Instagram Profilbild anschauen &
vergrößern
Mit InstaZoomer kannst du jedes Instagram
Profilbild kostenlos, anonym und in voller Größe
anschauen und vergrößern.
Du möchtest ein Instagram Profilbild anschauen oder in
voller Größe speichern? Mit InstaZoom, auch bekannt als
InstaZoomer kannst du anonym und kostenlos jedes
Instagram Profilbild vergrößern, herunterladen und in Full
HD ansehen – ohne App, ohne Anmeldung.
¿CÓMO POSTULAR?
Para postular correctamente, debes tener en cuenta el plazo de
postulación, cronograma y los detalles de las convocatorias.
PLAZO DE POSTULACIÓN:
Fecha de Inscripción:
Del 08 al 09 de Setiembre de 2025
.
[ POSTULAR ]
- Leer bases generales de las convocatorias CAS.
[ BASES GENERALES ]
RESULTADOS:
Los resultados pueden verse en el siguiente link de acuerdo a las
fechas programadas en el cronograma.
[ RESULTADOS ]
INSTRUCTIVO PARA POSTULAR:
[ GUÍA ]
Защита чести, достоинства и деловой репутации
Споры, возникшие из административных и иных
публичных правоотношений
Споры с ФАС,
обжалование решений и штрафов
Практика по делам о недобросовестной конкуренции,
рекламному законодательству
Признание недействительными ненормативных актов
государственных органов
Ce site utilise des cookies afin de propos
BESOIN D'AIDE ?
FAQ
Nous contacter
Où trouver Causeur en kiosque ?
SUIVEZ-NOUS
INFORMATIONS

==================================================

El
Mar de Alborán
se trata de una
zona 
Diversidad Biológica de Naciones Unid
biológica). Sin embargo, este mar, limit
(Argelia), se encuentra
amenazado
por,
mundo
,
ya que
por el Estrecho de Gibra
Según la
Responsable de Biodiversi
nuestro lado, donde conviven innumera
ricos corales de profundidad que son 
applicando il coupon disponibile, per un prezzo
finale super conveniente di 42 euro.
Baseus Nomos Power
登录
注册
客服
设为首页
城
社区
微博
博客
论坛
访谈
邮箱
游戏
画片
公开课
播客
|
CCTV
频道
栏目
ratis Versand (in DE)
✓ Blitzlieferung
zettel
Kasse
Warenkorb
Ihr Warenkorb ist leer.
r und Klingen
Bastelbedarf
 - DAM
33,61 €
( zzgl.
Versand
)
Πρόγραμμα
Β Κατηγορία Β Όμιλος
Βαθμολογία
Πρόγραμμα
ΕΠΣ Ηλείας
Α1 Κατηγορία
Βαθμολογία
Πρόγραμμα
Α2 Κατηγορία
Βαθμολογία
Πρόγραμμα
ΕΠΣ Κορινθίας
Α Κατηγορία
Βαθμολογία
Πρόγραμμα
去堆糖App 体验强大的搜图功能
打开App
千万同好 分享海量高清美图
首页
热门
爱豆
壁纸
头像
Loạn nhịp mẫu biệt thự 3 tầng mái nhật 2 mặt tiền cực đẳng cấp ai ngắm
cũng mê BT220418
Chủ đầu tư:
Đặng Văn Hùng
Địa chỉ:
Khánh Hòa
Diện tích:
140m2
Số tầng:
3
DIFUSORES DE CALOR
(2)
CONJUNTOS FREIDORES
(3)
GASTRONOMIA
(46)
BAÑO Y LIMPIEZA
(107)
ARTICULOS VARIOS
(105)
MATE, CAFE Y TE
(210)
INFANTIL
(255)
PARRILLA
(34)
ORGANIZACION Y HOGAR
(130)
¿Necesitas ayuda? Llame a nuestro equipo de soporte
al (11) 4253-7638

==================================================

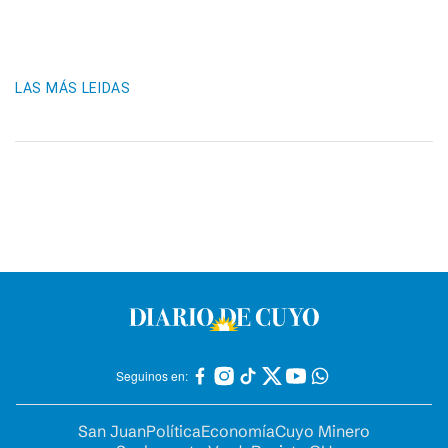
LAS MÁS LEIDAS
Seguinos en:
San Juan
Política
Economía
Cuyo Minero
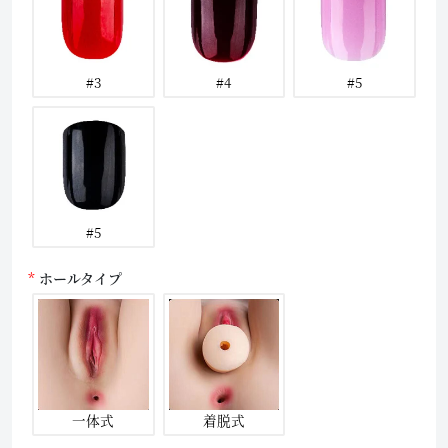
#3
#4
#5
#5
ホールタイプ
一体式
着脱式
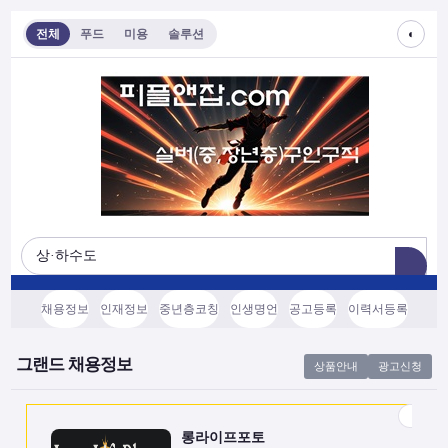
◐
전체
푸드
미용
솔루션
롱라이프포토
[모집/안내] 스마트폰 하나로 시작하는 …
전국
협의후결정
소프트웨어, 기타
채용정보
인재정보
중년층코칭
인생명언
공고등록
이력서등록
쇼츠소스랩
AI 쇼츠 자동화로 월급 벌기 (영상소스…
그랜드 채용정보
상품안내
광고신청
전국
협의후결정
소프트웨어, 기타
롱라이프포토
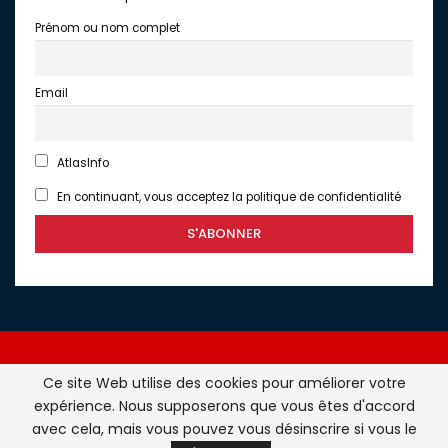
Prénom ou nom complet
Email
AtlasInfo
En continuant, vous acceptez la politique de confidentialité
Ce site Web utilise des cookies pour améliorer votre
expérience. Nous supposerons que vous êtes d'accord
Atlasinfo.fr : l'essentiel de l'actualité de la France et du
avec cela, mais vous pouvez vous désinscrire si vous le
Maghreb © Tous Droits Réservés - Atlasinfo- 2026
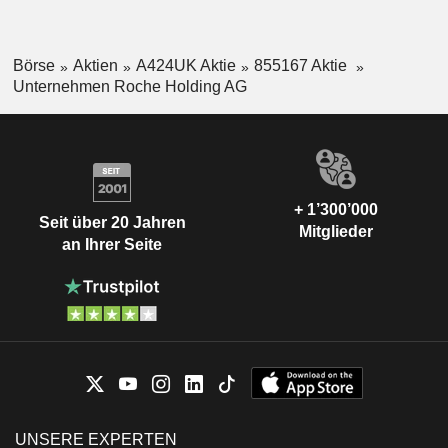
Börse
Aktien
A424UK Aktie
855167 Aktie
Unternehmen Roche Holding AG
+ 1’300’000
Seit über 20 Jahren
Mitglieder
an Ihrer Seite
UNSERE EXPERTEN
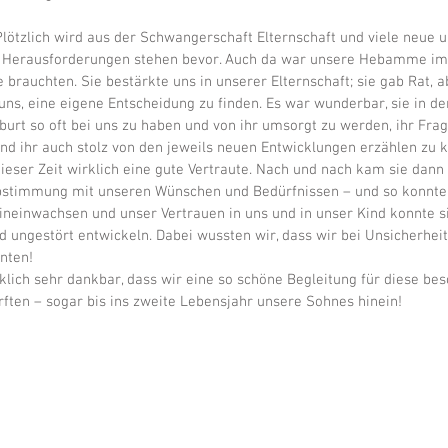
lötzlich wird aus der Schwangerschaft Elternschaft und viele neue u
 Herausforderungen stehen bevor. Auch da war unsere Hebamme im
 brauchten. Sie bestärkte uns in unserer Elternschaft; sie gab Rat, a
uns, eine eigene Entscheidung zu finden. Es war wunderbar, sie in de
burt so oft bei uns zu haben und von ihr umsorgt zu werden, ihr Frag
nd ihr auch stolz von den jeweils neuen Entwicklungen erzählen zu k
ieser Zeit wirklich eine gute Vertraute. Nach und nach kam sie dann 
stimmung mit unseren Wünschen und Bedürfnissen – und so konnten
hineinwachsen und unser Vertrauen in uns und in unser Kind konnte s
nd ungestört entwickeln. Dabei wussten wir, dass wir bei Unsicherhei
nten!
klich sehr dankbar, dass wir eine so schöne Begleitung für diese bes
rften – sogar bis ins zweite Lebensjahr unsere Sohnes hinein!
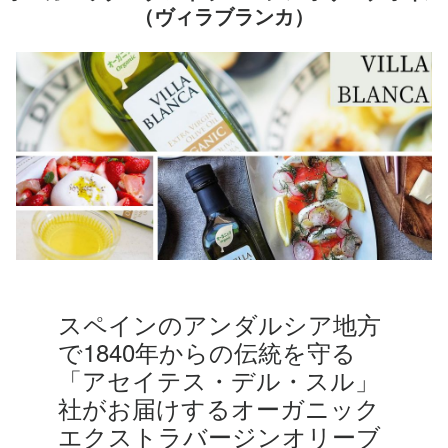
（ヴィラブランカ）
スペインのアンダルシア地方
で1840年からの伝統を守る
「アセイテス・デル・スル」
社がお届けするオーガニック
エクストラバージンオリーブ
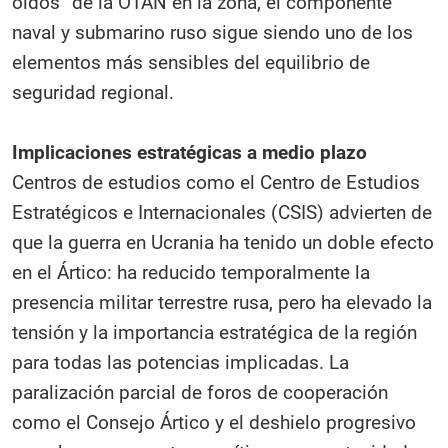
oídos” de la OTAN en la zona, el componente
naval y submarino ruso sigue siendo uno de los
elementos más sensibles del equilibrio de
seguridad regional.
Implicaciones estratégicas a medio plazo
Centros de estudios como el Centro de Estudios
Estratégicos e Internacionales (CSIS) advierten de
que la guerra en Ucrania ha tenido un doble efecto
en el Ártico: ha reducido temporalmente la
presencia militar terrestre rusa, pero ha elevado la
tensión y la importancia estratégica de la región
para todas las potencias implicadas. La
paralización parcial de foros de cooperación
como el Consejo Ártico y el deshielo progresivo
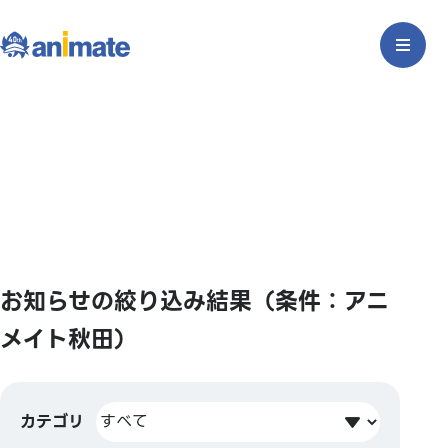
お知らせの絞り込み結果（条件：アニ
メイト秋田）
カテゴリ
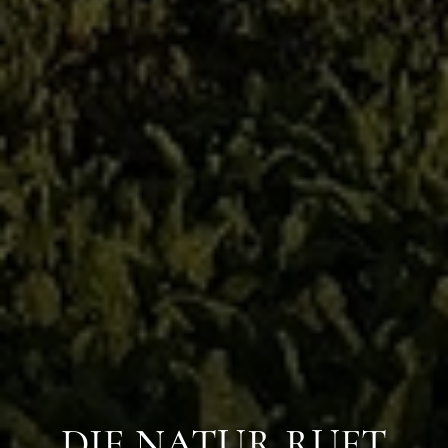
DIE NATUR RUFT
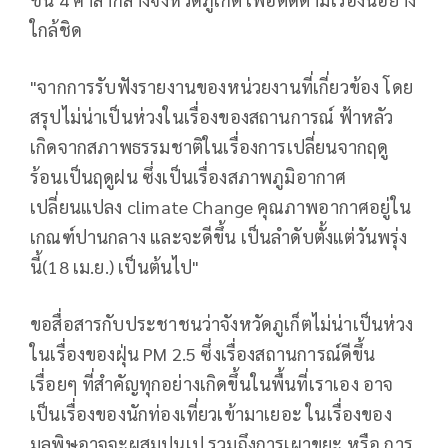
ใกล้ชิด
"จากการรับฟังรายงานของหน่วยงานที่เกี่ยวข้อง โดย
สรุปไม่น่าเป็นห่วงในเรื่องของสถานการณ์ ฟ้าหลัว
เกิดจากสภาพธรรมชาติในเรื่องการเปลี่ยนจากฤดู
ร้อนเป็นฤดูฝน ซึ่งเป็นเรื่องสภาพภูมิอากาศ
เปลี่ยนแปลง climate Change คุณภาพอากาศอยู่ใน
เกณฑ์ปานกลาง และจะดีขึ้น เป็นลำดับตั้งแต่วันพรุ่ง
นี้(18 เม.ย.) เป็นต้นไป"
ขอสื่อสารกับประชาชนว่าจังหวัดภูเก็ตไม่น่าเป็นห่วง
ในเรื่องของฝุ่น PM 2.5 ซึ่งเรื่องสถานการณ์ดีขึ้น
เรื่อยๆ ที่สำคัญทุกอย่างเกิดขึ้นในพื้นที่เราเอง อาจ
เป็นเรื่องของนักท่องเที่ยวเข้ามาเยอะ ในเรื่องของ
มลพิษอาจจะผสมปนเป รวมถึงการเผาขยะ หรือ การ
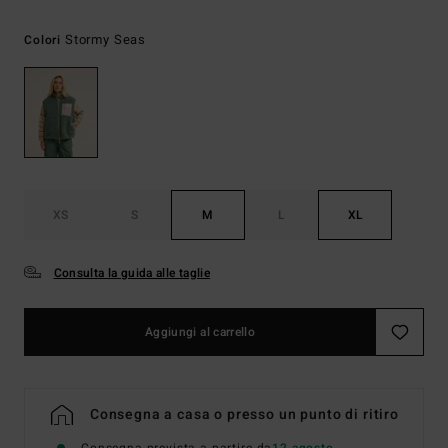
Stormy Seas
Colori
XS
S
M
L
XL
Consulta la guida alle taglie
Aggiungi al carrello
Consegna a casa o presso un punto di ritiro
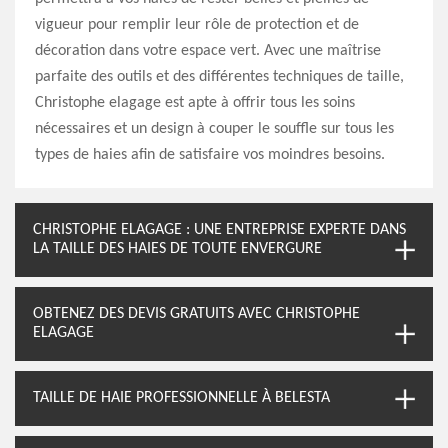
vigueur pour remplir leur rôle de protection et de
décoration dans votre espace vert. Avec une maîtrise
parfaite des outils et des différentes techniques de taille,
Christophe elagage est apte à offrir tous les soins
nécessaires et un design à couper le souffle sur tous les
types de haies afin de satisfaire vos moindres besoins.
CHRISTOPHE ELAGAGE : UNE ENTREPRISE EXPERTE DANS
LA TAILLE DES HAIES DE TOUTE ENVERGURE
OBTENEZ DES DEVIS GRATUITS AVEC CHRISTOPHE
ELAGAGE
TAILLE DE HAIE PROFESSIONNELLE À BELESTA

==================================================

◆ **INSTRUCTIONS TO FOLLOW**:
Within the material above, transcribe exactly the lines that run from the line holding "Ihr Warenkorb ist leer." through the line holding "al (11) 4253-7638".

◆ **TASK RESULT**:
Ihr Warenkorb ist leer.
r und Klingen
Bastelbedarf
 - DAM
33,61 €
( zzgl.
Versand
)
Πρόγραμμα
Β Κατηγορία Β Όμιλος
Βαθμολογία
Πρόγραμμα
ΕΠΣ Ηλείας
Α1 Κατηγορία
Βαθμολογία
Πρόγραμμα
Α2 Κατηγορία
Βαθμολογία
Πρόγραμμα
ΕΠΣ Κορινθίας
Α Κατηγορία
Βαθμολογία
Πρόγραμμα
去堆糖App 体验强大的搜图功能
打开App
千万同好 分享海量高清美图
首页
热门
爱豆
壁纸
头像
Loạn nhịp mẫu biệt thự 3 tầng mái nhật 2 mặt tiền cực đẳng cấp ai ngắm
cũng mê BT220418
Chủ đầu tư:
Đặng Văn Hùng
Địa chỉ:
Khánh Hòa
Diện tích:
140m2
Số tầng:
3
DIFUSORES DE CALOR
(2)
CONJUNTOS FREIDORES
(3)
GASTRONOMIA
(46)
BAÑO Y LIMPIEZA
(107)
ARTICULOS VARIOS
(105)
MATE, CAFE Y TE
(210)
INFANTIL
(255)
PARRILLA
(34)
ORGANIZACION Y HOGAR
(130)
¿Necesitas ayuda? Llame a nuestro equipo de soporte
al (11) 4253-7638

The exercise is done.